§ **DATA SECTION**
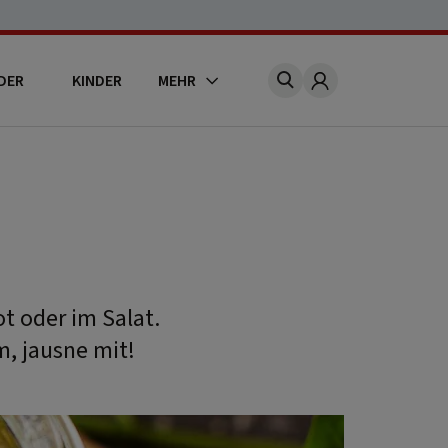
DER
KINDER
MEHR
Account
t oder im Salat.
, jausne mit!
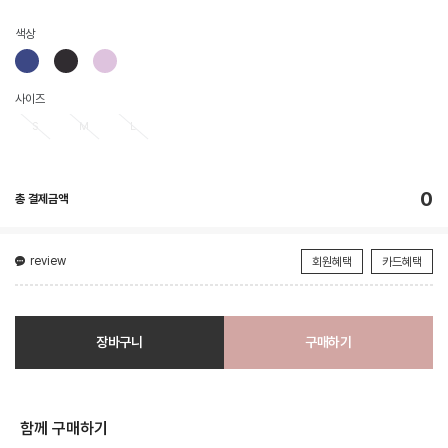
색상
사이즈
S
M
L
0
총 결제금액
review
회원혜택
카드혜택
장바구니
구매하기
함께 구매하기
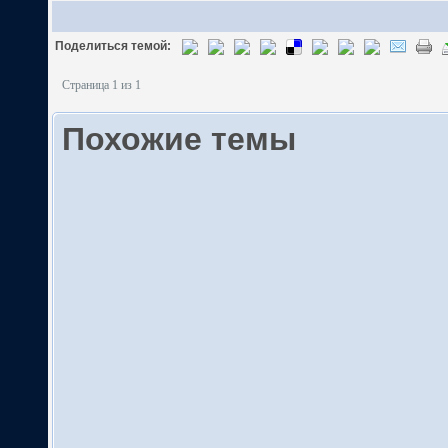
Поделиться темой:
Страница 1 из 1
Похожие темы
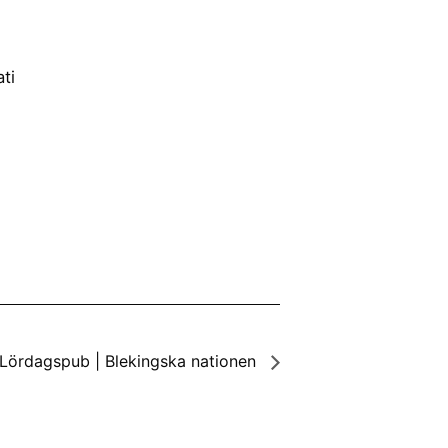
ti
 Lördagspub | Blekingska nationen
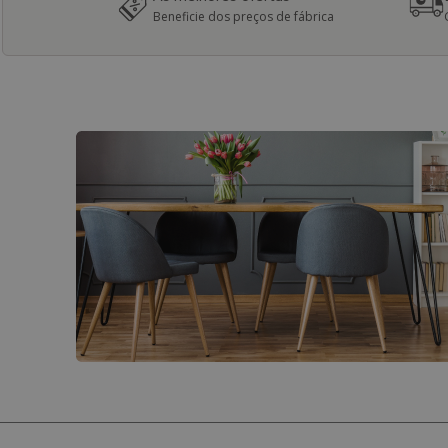
Beneficie dos preços de fábrica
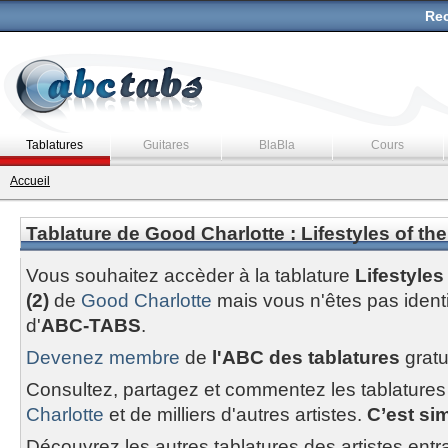
Rec
Tablatures
Guitares
BlaBla
Cours
Accueil
Tablature de Good Charlotte : Lifestyles of the
Vous souhaitez accèder à la tablature
Lifestyles
(2)
de
Good Charlotte
mais vous n'êtes pas iden
d'
ABC-TABS
.
Devenez membre
de
l'ABC des tablatures
gratu
Consultez, partagez et commentez les tablatures
Charlotte
et de milliers d'autres artistes.
C’est sim
Découvrez les autres tablatures des artistes entr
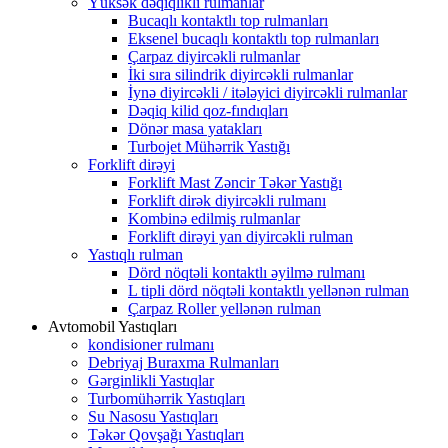
Yüksək dəqiqlikli rulmanlar
Bucaqlı kontaktlı top rulmanları
Eksenel bucaqlı kontaktlı top rulmanları
Çarpaz diyircəkli rulmanlar
İki sıra silindrik diyircəkli rulmanlar
İynə diyircəkli / itələyici diyircəkli rulmanlar
Dəqiq kilid qoz-fındıqları
Dönər masa yatakları
Turbojet Mühərrik Yastığı
Forklift dirəyi
Forklift Mast Zəncir Təkər Yastığı
Forklift dirək diyircəkli rulmanı
Kombinə edilmiş rulmanlar
Forklift dirəyi yan diyircəkli rulman
Yastıqlı rulman
Dörd nöqtəli kontaktlı əyilmə rulmanı
L tipli dörd nöqtəli kontaktlı yellənən rulman
Çarpaz Roller yellənən rulman
Avtomobil Yastıqları
kondisioner rulmanı
Debriyaj Buraxma Rulmanları
Gərginlikli Yastıqlar
Turbomühərrik Yastıqları
Su Nasosu Yastıqları
Təkər Qovşağı Yastıqları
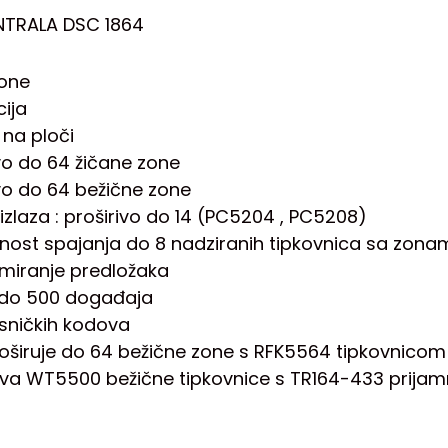
TRALA DSC 1864
one
cija
 na ploči
ivo do 64 žičane zone
ivo do 64 bežične zone
izlaza : proširivo do 14 (PC5204 , PC5208)
ost spajanja do 8 nadziranih tipkovnica sa zona
miranje predložaka
 do 500 događaja
isničkih kodova
roširuje do 64 bežične zone s RFK5564 tipkovnicom
va WT5500 bežične tipkovnice s TR164-433 prija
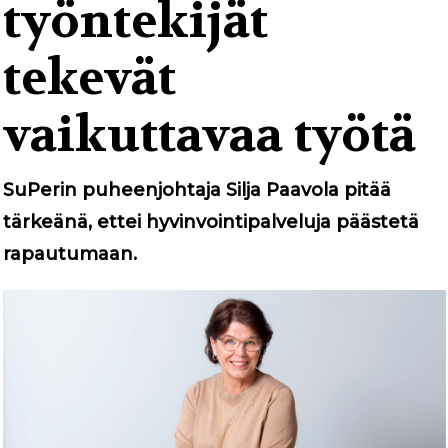
g
työntekijät
a
tekevät
t
i
vaikuttavaa työtä
o
n
SuPerin puheenjohtaja Silja Paavola pitää
tärkeänä, ettei hyvinvointipalveluja päästetä
rapautumaan.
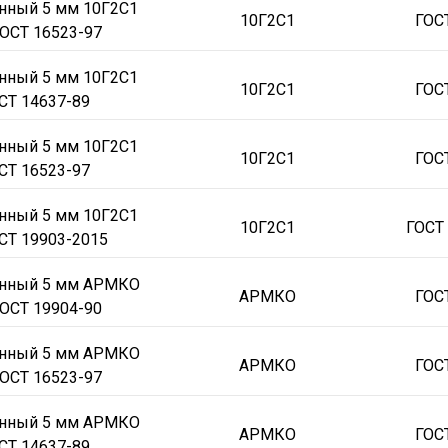
нный 5 мм 10Г2С1
80
АРМКО
10Г2С1
12x1500x6000
16x1500x6000
20x1500x6000
10Г2С1
ГОС
ОСТ 16523-97
1500х1050
100х1500х1210
100х1500х1900
100х1500х2500
100х150
х2000х1970
105х2000х4810
105х2000х6000
10x1000х2000
10x1200
нный 5 мм 10Г2С1
10Г2С1
ГОС
СТ 14637-89
1500х1160
110х1500х1230
110х1500х1330
110х1500х1510
110х150
х2000х2420
115х1500х1020
115х1500х6000
115х2000х6000
120х15
нный 5 мм 10Г2С1
10Г2С1
ГОС
х2000х1350
120х2000х4080
120х2000х5000
120х2000х6000
12х150
СТ 16523-97
000х6200
12х2000х6300
130х1500х1200
130х1500х2900
130х1500х
нный 5 мм 10Г2С1
10Г2С1
ГОСТ
х2000х4500
130х2000х530
130х2000х6000
135х2000х1310
135х200
СТ 19903-2015
х1500х2340
140х1500х2500
140х1500х2700
140х1500х5500
140х18
онный 5 мм АРМКО
х1500х5500
145х2000х4000
14х1500х5500
14х1500х6000
14х1500х
АРМКО
ГОС
ОСТ 19904-90
х1500х2400
150х1500х2500
150х1500х5000
150х1500х990
150х200
х1500х1550
160х1500х2200
160х1500х2400
160х1500х3170
160х15
онный 5 мм АРМКО
АРМКО
ГОС
ОСТ 16523-97
х2000х3500
160х2000х5500
16х1500х6000
16х1500х6500
16х2000х
1600х2210
170х1600х4000
170х1700х1050
170х1900х2420
170х200
онный 5 мм АРМКО
АРМКО
ГОС
х1570х4000
180х1600х4000
180х1900х2600
18х1400х6000
18х1500
СТ 14637-89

§ **ASSIGNMENT**
Across the data above, count the lines that include the word "kontaktlı", and respond with the number alone.

§ **RESPONSE TO THE EXERCISE**
4